Top of Supplied data

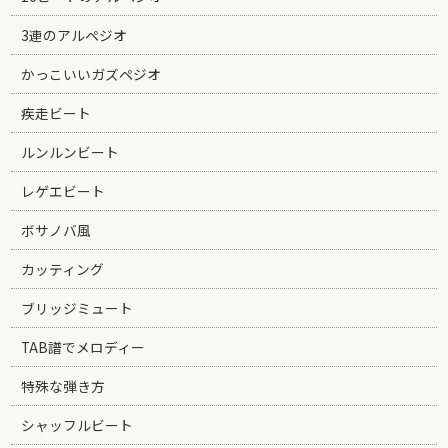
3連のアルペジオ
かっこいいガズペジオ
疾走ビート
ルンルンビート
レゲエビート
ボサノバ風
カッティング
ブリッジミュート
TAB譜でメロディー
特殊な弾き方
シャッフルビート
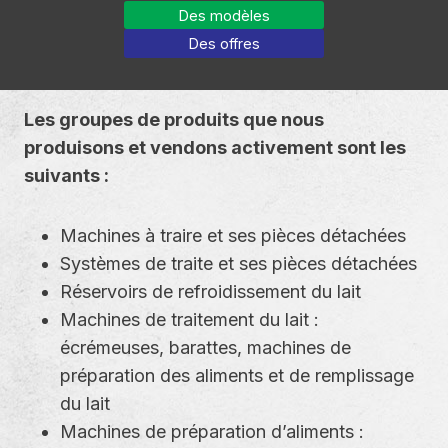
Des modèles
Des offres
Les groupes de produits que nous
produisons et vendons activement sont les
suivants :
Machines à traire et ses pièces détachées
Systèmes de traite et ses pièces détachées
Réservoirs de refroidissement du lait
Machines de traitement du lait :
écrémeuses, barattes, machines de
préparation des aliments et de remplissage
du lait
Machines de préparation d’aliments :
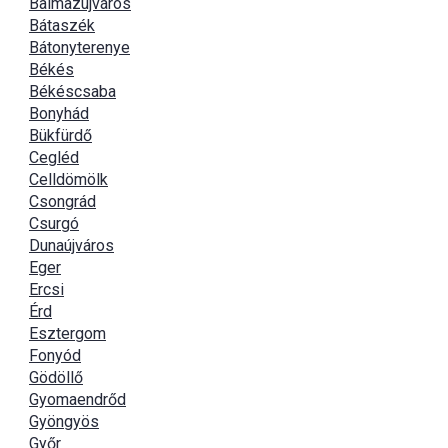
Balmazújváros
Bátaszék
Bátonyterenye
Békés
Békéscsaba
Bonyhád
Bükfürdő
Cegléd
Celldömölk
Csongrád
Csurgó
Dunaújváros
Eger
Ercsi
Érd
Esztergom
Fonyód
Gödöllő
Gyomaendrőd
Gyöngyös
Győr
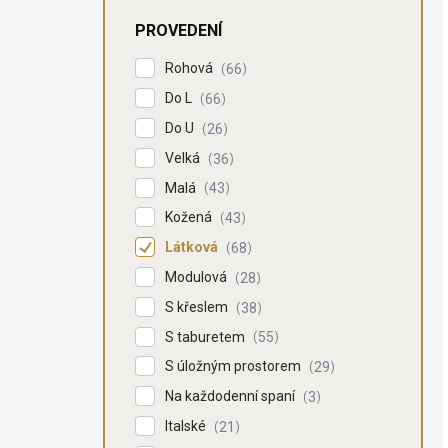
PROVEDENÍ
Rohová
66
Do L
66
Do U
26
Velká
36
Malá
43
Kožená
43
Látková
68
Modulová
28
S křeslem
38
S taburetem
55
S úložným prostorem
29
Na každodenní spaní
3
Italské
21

Bottom of Supplied data
Top of Supplied data

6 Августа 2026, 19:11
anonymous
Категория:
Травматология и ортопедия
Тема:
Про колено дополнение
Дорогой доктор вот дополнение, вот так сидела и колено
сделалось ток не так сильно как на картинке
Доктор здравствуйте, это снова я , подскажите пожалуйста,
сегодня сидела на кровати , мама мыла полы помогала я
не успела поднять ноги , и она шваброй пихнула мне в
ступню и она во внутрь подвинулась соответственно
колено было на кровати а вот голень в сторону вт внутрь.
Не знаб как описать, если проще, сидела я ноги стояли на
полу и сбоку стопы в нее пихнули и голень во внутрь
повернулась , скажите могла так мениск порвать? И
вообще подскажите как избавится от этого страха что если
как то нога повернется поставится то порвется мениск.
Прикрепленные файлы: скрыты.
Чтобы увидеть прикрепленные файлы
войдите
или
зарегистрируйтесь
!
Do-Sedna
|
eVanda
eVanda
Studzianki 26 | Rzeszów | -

Bottom of Supplied data
Top of Supplied data

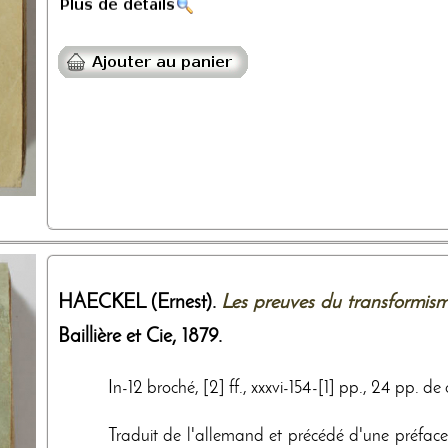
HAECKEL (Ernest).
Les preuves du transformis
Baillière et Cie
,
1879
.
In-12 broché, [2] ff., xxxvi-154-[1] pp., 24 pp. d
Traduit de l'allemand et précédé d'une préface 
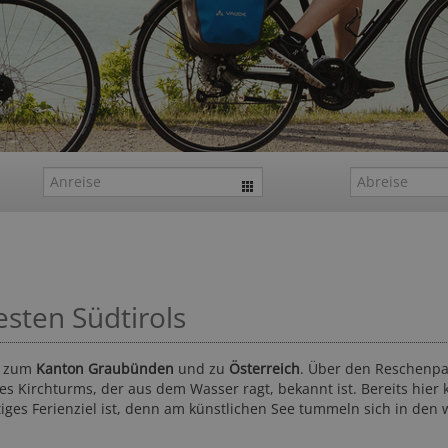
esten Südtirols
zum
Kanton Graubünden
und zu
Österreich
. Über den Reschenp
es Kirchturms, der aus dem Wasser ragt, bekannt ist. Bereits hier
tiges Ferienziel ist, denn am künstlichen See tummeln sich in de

Bottom of Supplied data

#### [Task prompt]
All lines above from the line with "вообще подскажите как" through the line with "Studzianki 26 |", both included, are to be set down exactly, with nothing else.

#### [Written response]
вообще подскажите как избавится от этого страха что если
как то нога повернется поставится то порвется мениск.
Прикрепленные файлы: скрыты.
Чтобы увидеть прикрепленные файлы
войдите
или
зарегистрируйтесь
!
Do-Sedna
|
eVanda
eVanda
Studzianki 26 | Rzeszów | -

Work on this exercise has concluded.